“Yavuz Donat Kitabı”ndan daha önce bahsetmiştim (Turkuvaz yayını). Bu kitaptan üç anekdot sunuyorum: Süleyman Demirel 1991 seçimlerinde Amerika’da Ronald Reagan’ın yıllarca seçim danışmanlığını yapan Clifford Botway’ı danışman olarak getirmişti. Danışman bir gün Demirel’e, “Gardırobunuzu görmek istiyorum” dedi.
Evin üst katına çıkıldı. Gardırop açıldı.
Nazmiye Hanım şaşırdı, neler oluyor diye. Sonra alt kata dönüldü. Çalışma odasına. Clifford “Mister Demirel” diyerek söze başladı: “Bu gardırobunuzu boşaltın.
Ceketleriniz hep tek düğme, göbeğiniz ortaya çıkıyor.
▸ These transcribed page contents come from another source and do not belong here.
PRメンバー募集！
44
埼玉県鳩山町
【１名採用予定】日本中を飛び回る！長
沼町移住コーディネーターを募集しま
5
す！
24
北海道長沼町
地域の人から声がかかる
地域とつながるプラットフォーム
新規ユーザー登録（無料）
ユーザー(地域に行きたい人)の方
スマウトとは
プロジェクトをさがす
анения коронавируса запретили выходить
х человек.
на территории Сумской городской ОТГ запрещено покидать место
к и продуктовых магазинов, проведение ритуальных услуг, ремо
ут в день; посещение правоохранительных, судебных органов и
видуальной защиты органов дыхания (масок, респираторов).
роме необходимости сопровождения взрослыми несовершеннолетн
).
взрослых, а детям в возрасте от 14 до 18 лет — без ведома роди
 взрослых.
Kareli elbiselerinizi atın. Sizi daha da şişman gösteriyor.
Kruvaze takım giyeceksiniz. Düz ya da çizgili. Ceketin düğmeleri daima kapalı olacak. Göbeğiniz çıkmasın. Medya ile konuşurken oturmayın. Ayakta durun.
Oturunca göbeğiniz görünüyor. Fotoğraf ve TV çekimi için sakıncalı. Partiye girerken, TV’lerin önünde, bir iki defa merdivenleri koşarcasına çıkın. Sağlıklı ve dinamik Demirel imajı için çok önemli.” Demirel, Amerikalı’nın her dediğini yaptı. Gardırop boşaltıldı. Cavit Çağlar, Vakko’nun sahibi Vitali Hakko’yu aradı.
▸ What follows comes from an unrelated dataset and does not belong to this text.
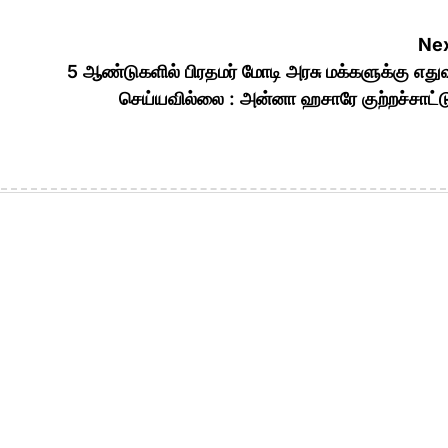
Nex
5 ஆண்டுகளில் பிரதமர் மோடி அரசு மக்களுக்கு எதுவ
செய்யவில்லை : அன்னா ஹசாரே குற்றச்சாட்ட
Vitali Bey eve geldi, Demirel’in ölçülerini bizzat aldı. Ve yeni elbiseler hazırlandı.
DARBE SEVERLER
Yavuz Donat hayranı olduğu Süleyman Demirel’den bir hayli fıkra nakleder, işte bunlardan biri: Bir köyde Müslüman ve Hristiyanlar birlikte yaşıyormuş. Bir gün bir Hristiyan Müslüman olmuş, her türlü dini vecibelerini yerine getiriyormuş, namaz, oruç bütün ibadetlerini. Yıllar geçmiş. Sonradan Müslüman olan köylü yaşlanmış, hastalanmış. Ölmek üzereymiş.
Bu sırada uzaktaki kiliseden çan sesleri gelince.
Ölüm döşeğindeki ihtiyar “Şanlı kilise!.” demiş ve can vermiş. Süleyman Bey bu fıkrayı anlattı ve “Adam Müslüman olur olmasına ama” diye devam etti, “Tam olamamış. Hala kalbinin derinliğinde eski iz duruyor. Çan sesini duyunca heyecanlanıyor. Gönlü hala Hristiyanlıkta.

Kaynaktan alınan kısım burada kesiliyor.